Visfatin levels and intima-media thicknesses in rheumatic diseases
Clinical Rheumatology, 2010
Chronic inflammatory rheumatic diseases lead to increased prevalence of atherosclerosis. However, this early and accelerated atherosclerosis cannot be explained by traditional cardiovascular risk factors alone. The permanent overexpression of cellular adhesion molecules and proinflammatory cytokines in chronic inflammatory conditions may participate in accelerated atherosclerosis. Visfatin, a novel adipocytokine, has a potential insulin-like action and pro-inflammatory effects.
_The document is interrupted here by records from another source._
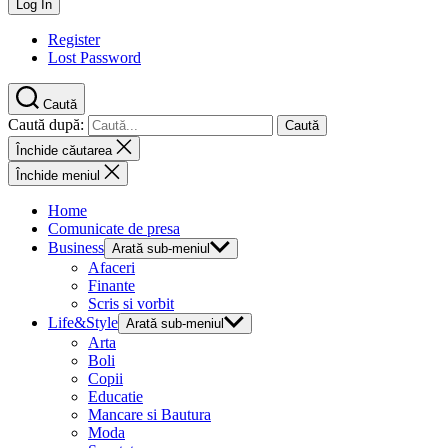
Register
Lost Password
Caută
Caută după:
Închide căutarea
Închide meniul
Home
Comunicate de presa
Business
Arată sub-meniul
Afaceri
Finante
Scris si vorbit
Life&Style
Arată sub-meniul
Arta
Boli
Copii
Educatie
Mancare si Bautura
Moda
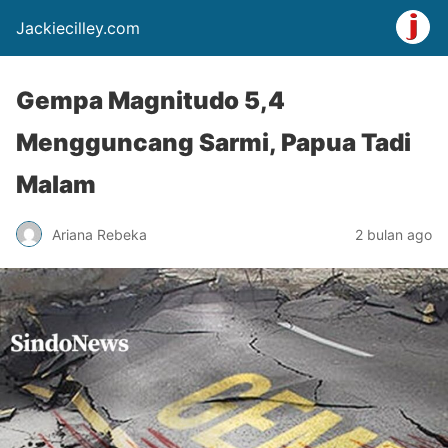
Jackiecilley.com
Gempa Magnitudo 5,4
Mengguncang Sarmi, Papua Tadi
Malam
Ariana Rebeka
2 bulan ago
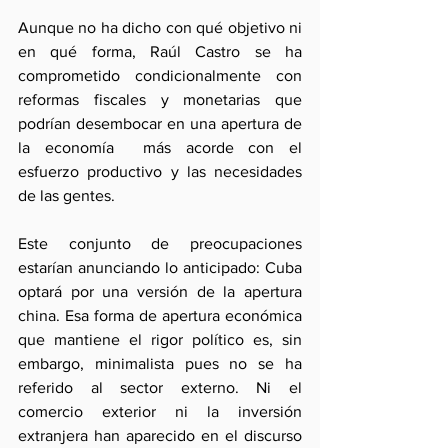
Aunque no ha dicho con qué objetivo ni 
en qué forma, Raúl Castro se ha 
comprometido condicionalmente con 
reformas fiscales y monetarias que 
podrían desembocar en una apertura de 
la economía  más acorde con el 
esfuerzo productivo y las necesidades 
de las gentes.
Este conjunto de preocupaciones 
estarían anunciando lo anticipado: Cuba 
optará por una versión de la apertura 
china. Esa forma de apertura económica 
que mantiene el rigor político es, sin 
embargo, minimalista pues no se ha 
referido al sector externo. Ni el 
comercio exterior ni la inversión 
extranjera han aparecido en el discurso 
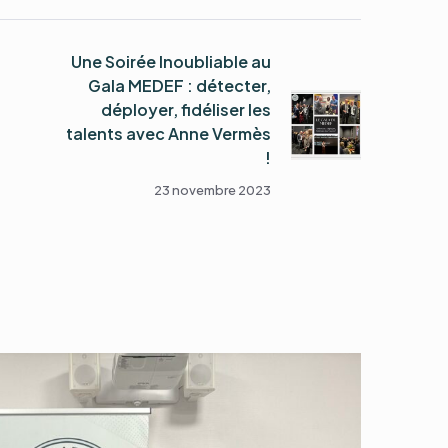
Une Soirée Inoubliable au
Gala MEDEF : détecter,
déployer, fidéliser les
talents avec Anne Vermès
!
23 novembre 2023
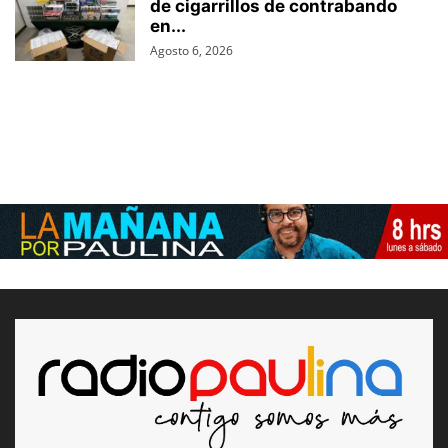
de cigarrillos de contrabando
en...
Agosto 6, 2026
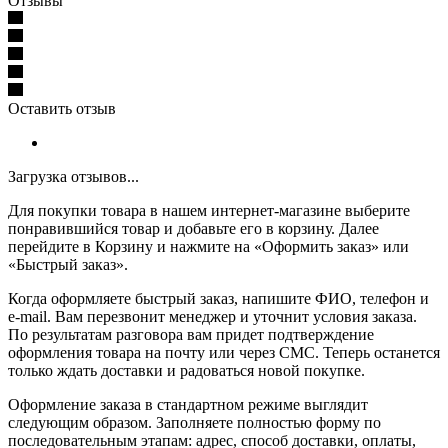
Отзывы
Оставить отзыв
Загрузка отзывов...
Для покупки товара в нашем интернет-магазине выберите
понравившийся товар и добавьте его в корзину. Далее
перейдите в Корзину и нажмите на «Оформить заказ» или
«Быстрый заказ».
Когда оформляете быстрый заказ, напишите ФИО, телефон и
e-mail. Вам перезвонит менеджер и уточнит условия заказа.
По результатам разговора вам придет подтверждение
оформления товара на почту или через СМС. Теперь останется
только ждать доставки и радоваться новой покупке.
Оформление заказа в стандартном режиме выглядит
следующим образом. Заполняете полностью форму по
последовательным этапам: адрес, способ доставки, оплаты,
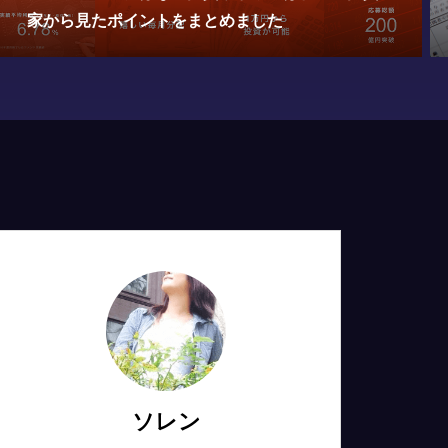
たら確定申告が必要です！
ソレン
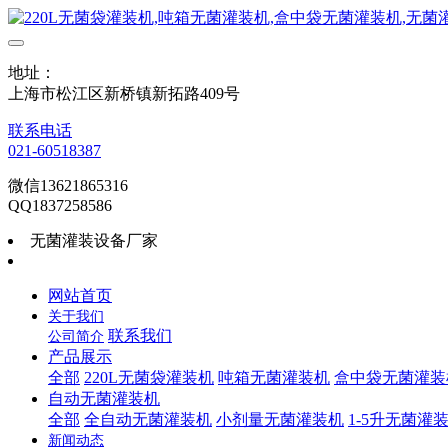
地址：
上海市松江区新桥镇新拓路409号
联系电话
021-60518387
微信13621865316
QQ1837258586
无菌灌装设备厂家
网站首页
关于我们
联系我们
公司简介
产品展示
全部
220L无菌袋灌装机
吨箱无菌灌装机
盒中袋无菌灌装
自动无菌灌装机
全部
全自动无菌灌装机
小剂量无菌灌装机
1-5升无菌灌
新闻动态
Therefore, the aim of the study was to determine serum visfatin level and its association with common carotid intima-media thickness (IMT), which is a predictor of atherosclerosis, in patients with rheumatoid arthritis (RA), systemic lupus erythematosus (SLE), systemic sclerosis (SSc), and Behçet's disease (BD). The study involved 29 RA, 26 SLE, 25 SSc, 30 BD patients, and 29 healthy controls (HC). Serum levels of TNF-α, IL-6, and visfatin were analyzed using enzyme-linked immunosorbent assay method and homeostasis model assessment for insulin resistance (HOMA-IR) indexes, and IMTs were determined. Serum visfatin level was higher in the RA group than all the other groups. In addition, visfatin level was higher in the active BD subgroup than the inactive BD subgroup. In the study groups, visfatin levels were not correlated with HOMA-IR indexes and IMTs. Whereas visfatin serum concentration was not associated with insulin resistance and carotid atherosclerosis in selected rheumatic diseases, it was higher in the RA and active BD groups, but not in the SLE and SSc groups. Visfatin levels may be associated with Th1/Th2 balance. Further studies are needed for more precise elucidation of the proinflammatory activities of visfatin.